3) All disposable income must be paid into the plan for at least three years (you may use up to five years in order to meet the second test that you pay at least as much as in a Chapter 7).

If you have filed Chapter 13, you must begin making your plan payments to the Chapter 13 Trustee within 30 days of the filing of your petition. Generally these payments will be withdrawn directly from your wages.

Automatic Stay

Once you have filed your paperwork with the bankruptcy court, a stay of creditor activity immediately goes into effect. This automatic stay prevents creditors from making direct contact with you or staking a claim on any of your property from the date of filing forward. This will stop any foreclosure proceedings. If you have filed a Chapter 13 Case, the automatic stay is conditional on your meeting your obligation to make payments to your Chapter 13 Trustee.

Bankruptcy Trustee

Upon the filing, of a bankruptcy petition, the Bankruptcy Court assumes jurisdiction over your debts and property not covered by Indiana exemptions. The United States Trustee will appoint a trustee to your case. The job of the trustee is to see that your creditors are paid as much as possible. This person will thoroughly review your paperwork, particularly the assets you have in your possession and the exemptions you wish to claim, and can object to the documentation provided to the Court.

341 Meeting of Creditors

Approximately a month after filing your paperwork with the Court, the trustee will schedule and hold a first meeting of creditors, which the debtor must attend. This proceeding is also referred to as the § 341 meeting, named after the corresponding section of the bankruptcy code. Creditors rarely attend a Chapter 7 bankruptcy meeting; but sometimes creditors may attend a Chapter 13 meeting, especially if there is a question as to the legitimacy of some aspect of the plan. Objections are typically resolved by negotiation between the debtor or the debtor’s counsel and the creditor. If a compromise cannot be reached, then the issues will be considered by a bankruptcy judge.

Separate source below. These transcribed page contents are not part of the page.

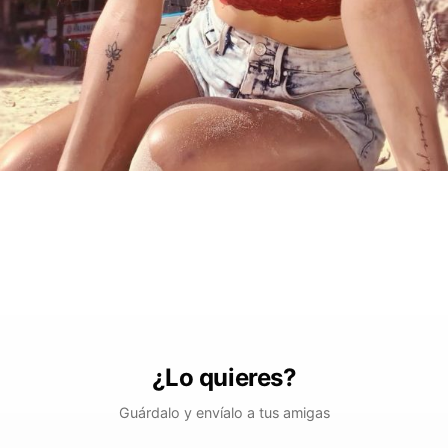
¿Lo quieres?
Guárdalo y envíalo a tus amigas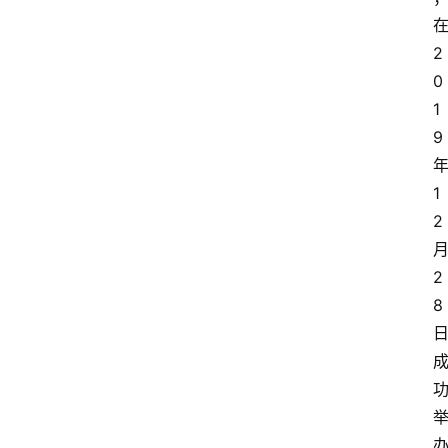
2
0
1
9
1
2
2
8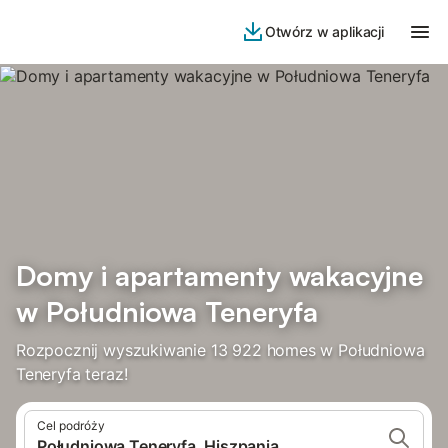
Otwórz w aplikacji
Domy i apartamenty wakacyjne
w Południowa Teneryfa
Rozpocznij wyszukiwanie 13 922 homes w Południowa
Teneryfa teraz!
Cel podróży
Południowa Teneryfa, Hiszpania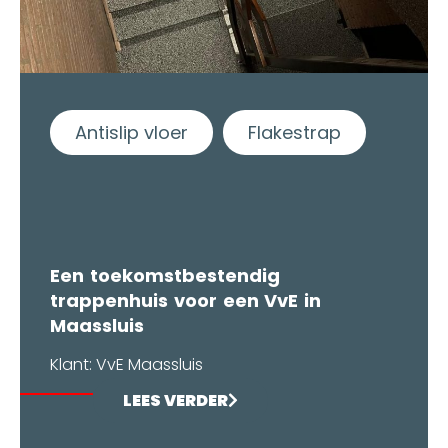
Antislip vloer
Flakestrap
Een toekomstbestendig
trappenhuis voor een VvE in
Maassluis
Klant: VvE Maassluis
LEES VERDER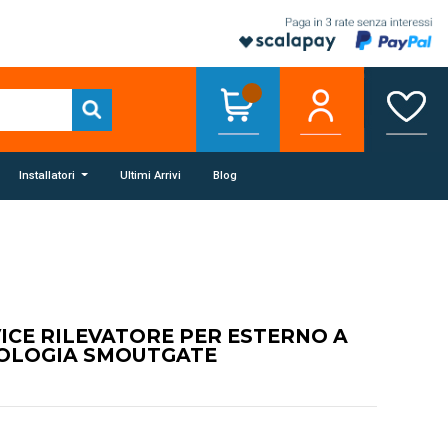
Installatori
Ultimi Arrivi
Blog
ICE RILEVATORE PER ESTERNO A
OLOGIA SMOUTGATE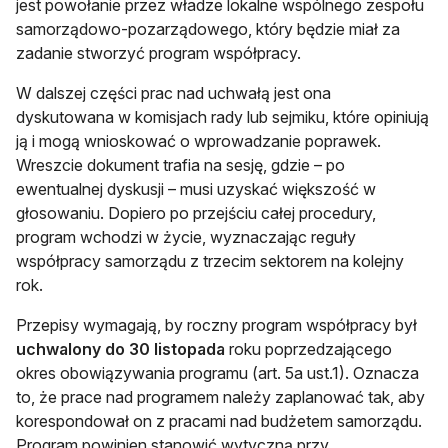
jest powołanie przez władze lokalne wspólnego zespołu
samorządowo-pozarządowego, który będzie miał za
zadanie stworzyć program współpracy.
W dalszej części prac nad uchwałą jest ona
dyskutowana w komisjach rady lub sejmiku, które opiniują
ją i mogą wnioskować o wprowadzanie poprawek.
Wreszcie dokument trafia na sesję, gdzie – po
ewentualnej dyskusji – musi uzyskać większość w
głosowaniu. Dopiero po przejściu całej procedury,
program wchodzi w życie, wyznaczając reguły
współpracy samorządu z trzecim sektorem na kolejny
rok.
Przepisy wymagają, by roczny program współpracy był
uchwalony do 30 listopada
roku poprzedzającego
okres obowiązywania programu (art. 5a ust.1). Oznacza
to, że prace nad programem należy zaplanować tak, aby
korespondował on z pracami nad budżetem samorządu.
Program powinien stanowić wytyczną przy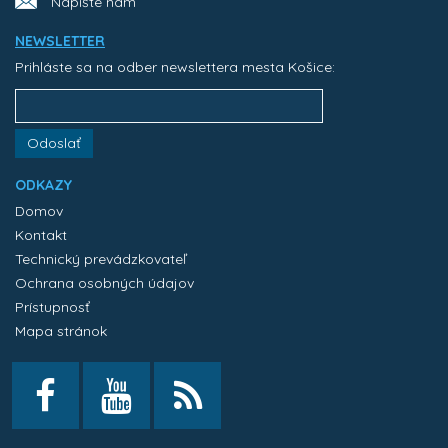
Napíšte nám
NEWSLETTER
Prihláste sa na odber newslettera mesta Košice:
Odoslať
ODKAZY
Domov
Kontakt
Technický prevádzkovateľ
Ochrana osobných údajov
Prístupnosť
Mapa stránok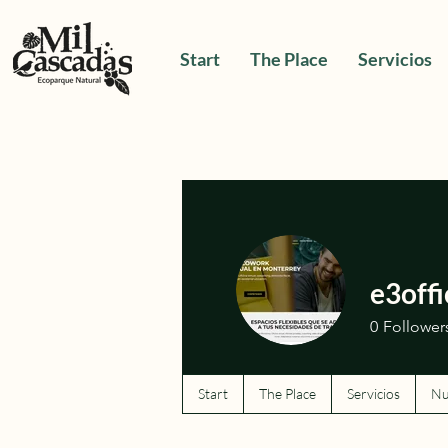
Start
The Place
Servicios
e3offi
0
Follower
Start
The Place
Servicios
Nu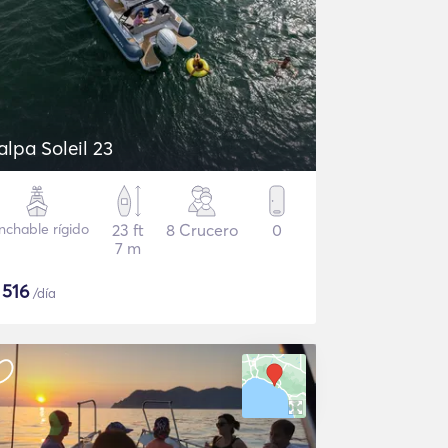
alpa Soleil 23
nchable rígido
23 ft
8 Crucero
0
7 m
$
516
/día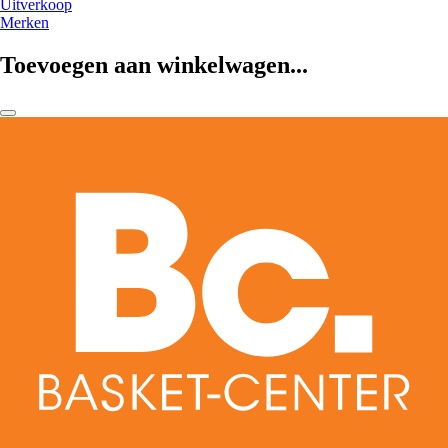
Uitverkoop
Merken
Toevoegen aan winkelwagen...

The meeting of creditors typically lasts 5 – 10 minutes. You will receive notice of the location of the meeting but you may contact the court to confirm the address and time. (See Indiana Bankruptcy Court Directory). Most Chapter 7 filings involve no non-exempt assets, however, if you filed for Chapter 7 and do have non-exempt assets, you will have to turn over non-exempt property (or its fair market value in cash) to the trustee after the meeting. The trustee will sell this property and distribute the proceeds to your creditors. If the property isn’t worth a great deal or would be hard to sell, the trustee may decide to abandon the property (and return it to you). Trustees and creditors have 60 days to challenge the debtor’s right to a discharge. If there are no challenges, you will receive a notice from the court that your dischargeable debts have been discharged within about three to six months.

Chapter 13 Plan Confirmation

If you filed a Chapter 13 plan you may need to attend what is called a confirmation hearing before a bankruptcy judge who will either confirm or deny the repayment plan. If your plan is confirmed and you make good on it, the balance (if any) on the dischargeable debts you owe will be discharged at the end of your plan.